> **Your goal**
Check every line in the records below for the word "čeká" and report how many have it, nothing more.

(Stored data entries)
# # # #

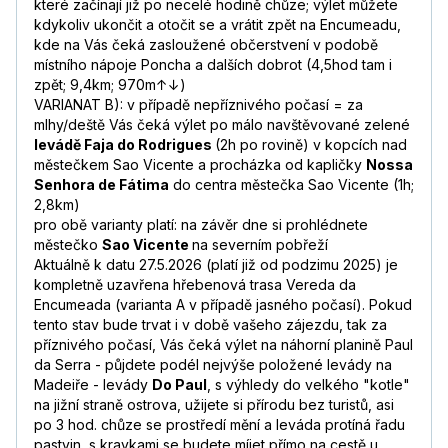
které začínají již po necelé hodině chůze; výlet můžete
kdykoliv ukončit a otočit se a vrátit zpět na Encumeadu,
kde na Vás čeká zasloužené občerstvení v podobě
místního nápoje Poncha a dalších dobrot (4,5hod tam i
zpět; 9,4km; 970m↑↓)
VARIANAT B): v případě nepříznivého počasí = za
mlhy/deště Vás čeká výlet po málo navštěvované zelené
levádě Faja do Rodrigues
(2h po rovině) v kopcích nad
městečkem Sao Vicente a procházka od kapličky
Nossa
Senhora de Fátima
do centra městečka Sao Vicente (1h;
2,8km)
pro obě varianty platí: na závěr dne si prohlédnete
městečko
Sao Vicente
na severním pobřeží
Aktuálně k datu 27.5.2026 (platí již od podzimu 2025) je
kompletně uzavřena hřebenová trasa Vereda da
Encumeada (varianta A v případě jasného počasí). Pokud
tento stav bude trvat i v době vašeho zájezdu, tak za
příznivého počasí, Vás čeká výlet na náhorní planině Paul
da Serra - půjdete podél nejvýše položené levády na
Madeiře - levády
Do Paul
, s výhledy do velkého "kotle"
na jižní straně ostrova, užijete si přírodu bez turistů, asi
po 3 hod. chůze se prostředí mění a leváda protíná řadu
pastvin, s kravkami se budete míjet přímo na cestě u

# # # #

> **Task output**
3